## Records for the task
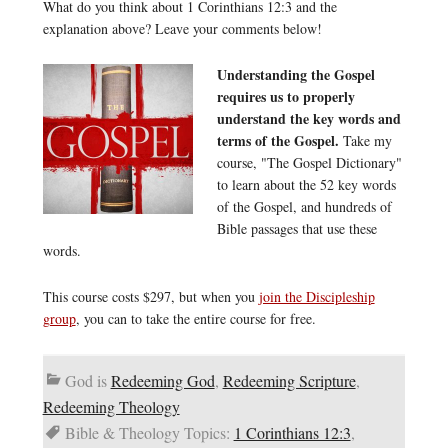
What do you think about 1 Corinthians 12:3 and the
explanation above? Leave your comments below!
Understanding the Gospel
requires us to properly
understand the key words and
terms of the Gospel.
Take my
course, "The Gospel Dictionary"
to learn about the 52 key words
of the Gospel, and hundreds of
Bible passages that use these
words.
This course costs $297, but when you
join the Discipleship
group
, you can to take the entire course for free.
God is
Redeeming God
,
Redeeming Scripture
,
Redeeming Theology
Bible & Theology Topics:
1 Corinthians 12:3
,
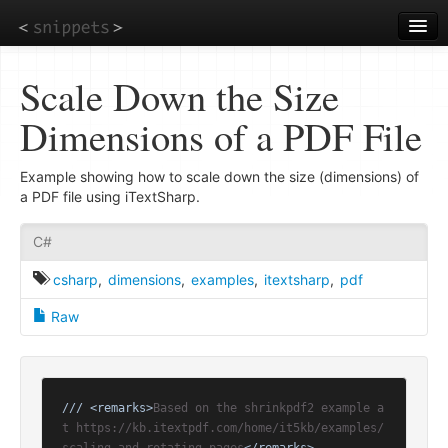
Skip
to
main
content
Scale Down the Size
Dimensions of a PDF File
Example showing how to scale down the size (dimensions) of
a PDF file using iTextSharp.
C#
csharp
,
dimensions
,
examples
,
itextsharp
,
pdf
Raw
///
<remarks>
Based on the shrinkpdf2 example a
t https://kb.itextpdf.com/home/it5kb/examples/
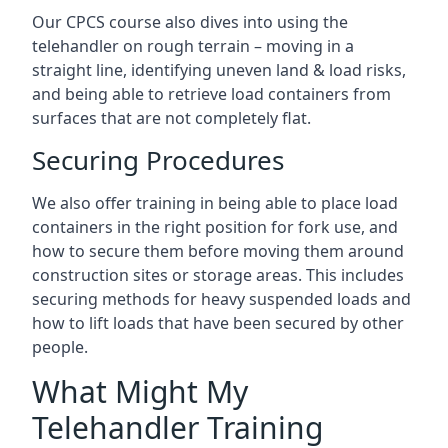
Our CPCS course also dives into using the
telehandler on rough terrain – moving in a
straight line, identifying uneven land & load risks,
and being able to retrieve load containers from
surfaces that are not completely flat.
Securing Procedures
We also offer training in being able to place load
containers in the right position for fork use, and
how to secure them before moving them around
construction sites or storage areas. This includes
securing methods for heavy suspended loads and
how to lift loads that have been secured by other
people.
What Might My
Telehandler Training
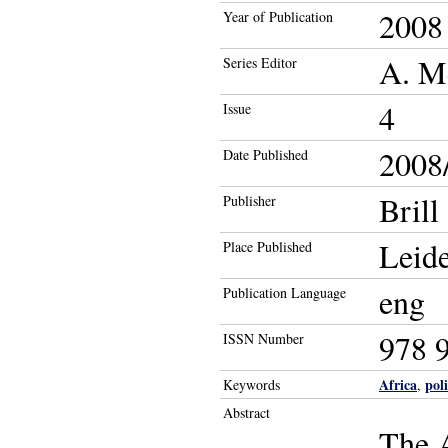
2008
Year of Publication
A. Me
Series Editor
4
Issue
2008/
Date Published
Brill
Publisher
Leid
Place Published
eng
Publication Language
978 
ISSN Number
Africa
pol
Keywords
,
Abstract
The A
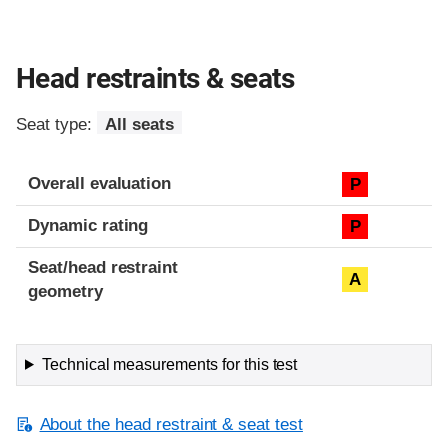
Head restraints & seats
Seat type:
All seats
Overall evaluation
P
Dynamic rating
P
Seat/head restraint
A
geometry
Technical measurements for this test
About the head restraint & seat test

## About this task
Copy out, from the material above, each line where the word "using" is present.

## Answer to this problem
a PDF file using iTextSharp.
Our CPCS course also dives into using the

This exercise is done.